Minggu, 07 September 2014

Why Catching Throwable or Error is bad?



We often hear advice that catching Throwable or Error is bad practice and Java developer should avoid catching these, but have you thought Why? If language allows you to catch anything which is instance of java.lang.Throwable, then what is the problem of catching them or their subclass java.lang.Error? If they are bad, shouldn't Java itself has prohibited them from catching?  Well this all looks good on theory, but not in real world programming. As I said before in Java Exception best practices post, Ideally you should never catch Throwable or in particular Error. There are several reasons why catching instance of java.lang.Throwable is bad idea, because in order to catch them you have to declare at your method signature e.g. public void doSomething() throws Throwable. When you do this, no body knows what kind of Error this method is going to throw, and until you know what is the problem, how can you resolve that.
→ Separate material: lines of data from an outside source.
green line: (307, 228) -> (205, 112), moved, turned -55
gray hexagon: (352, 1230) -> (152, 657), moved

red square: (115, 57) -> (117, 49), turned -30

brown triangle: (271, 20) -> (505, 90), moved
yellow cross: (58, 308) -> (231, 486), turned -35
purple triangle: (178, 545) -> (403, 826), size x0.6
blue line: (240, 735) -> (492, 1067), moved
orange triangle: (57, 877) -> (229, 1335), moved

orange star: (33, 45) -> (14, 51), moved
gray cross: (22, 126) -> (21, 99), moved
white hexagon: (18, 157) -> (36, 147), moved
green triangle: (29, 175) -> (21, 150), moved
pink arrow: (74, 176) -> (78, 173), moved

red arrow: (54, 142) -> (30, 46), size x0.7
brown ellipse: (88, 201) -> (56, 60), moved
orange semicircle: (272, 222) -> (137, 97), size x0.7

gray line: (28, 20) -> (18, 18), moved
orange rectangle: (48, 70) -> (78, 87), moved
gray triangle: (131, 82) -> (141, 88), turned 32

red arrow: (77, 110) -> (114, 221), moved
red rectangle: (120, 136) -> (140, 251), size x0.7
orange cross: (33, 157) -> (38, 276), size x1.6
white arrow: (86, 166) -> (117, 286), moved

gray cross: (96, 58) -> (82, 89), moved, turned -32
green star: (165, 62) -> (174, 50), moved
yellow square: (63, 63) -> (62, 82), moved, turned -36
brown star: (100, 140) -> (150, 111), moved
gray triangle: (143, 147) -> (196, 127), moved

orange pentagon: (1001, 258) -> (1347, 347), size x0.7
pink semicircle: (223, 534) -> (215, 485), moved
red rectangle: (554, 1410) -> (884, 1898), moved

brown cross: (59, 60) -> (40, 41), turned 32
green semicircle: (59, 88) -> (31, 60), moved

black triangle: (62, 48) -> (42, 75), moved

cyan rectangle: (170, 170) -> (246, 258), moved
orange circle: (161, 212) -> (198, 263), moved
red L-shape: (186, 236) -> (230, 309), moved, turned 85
Main purpose of providing Exception handling mechanism is to handle error situation properly, but you can't a provide a solution which can solve all problems. That's why we have specific Exception classes e.g. FileNotFoundException, IllegalArgumentException, IOException and so on. So if you don't know how to resolve or handle error, there is no point catching Throwable, all it make your code hard to read and comprehend. Remember, each error handling code is driven by business/audit/reporting or quality requirement and catching Throwable just obscure those logics.





Some programmer catch Throwable and re-throw it by wrapping it into RuntimeException. Catching and re-throwing Exception after logging is OK but you must not rewrap the exception in a RuntimeException, and if you do make sure to preserve actual cause and stack-trace. Spring framework does lot of this checked to unchecked exception conversion, which makes your code free of boiler-plate but also posses challenge when you are going to debug any problem. When Spring framework prints stack trace for any issue, they are usually very long, combination of multiple exception and their cause, which actually buries the real issue down in the log file. If you are not careful, you may spend countless hours fixing bug at wrong place.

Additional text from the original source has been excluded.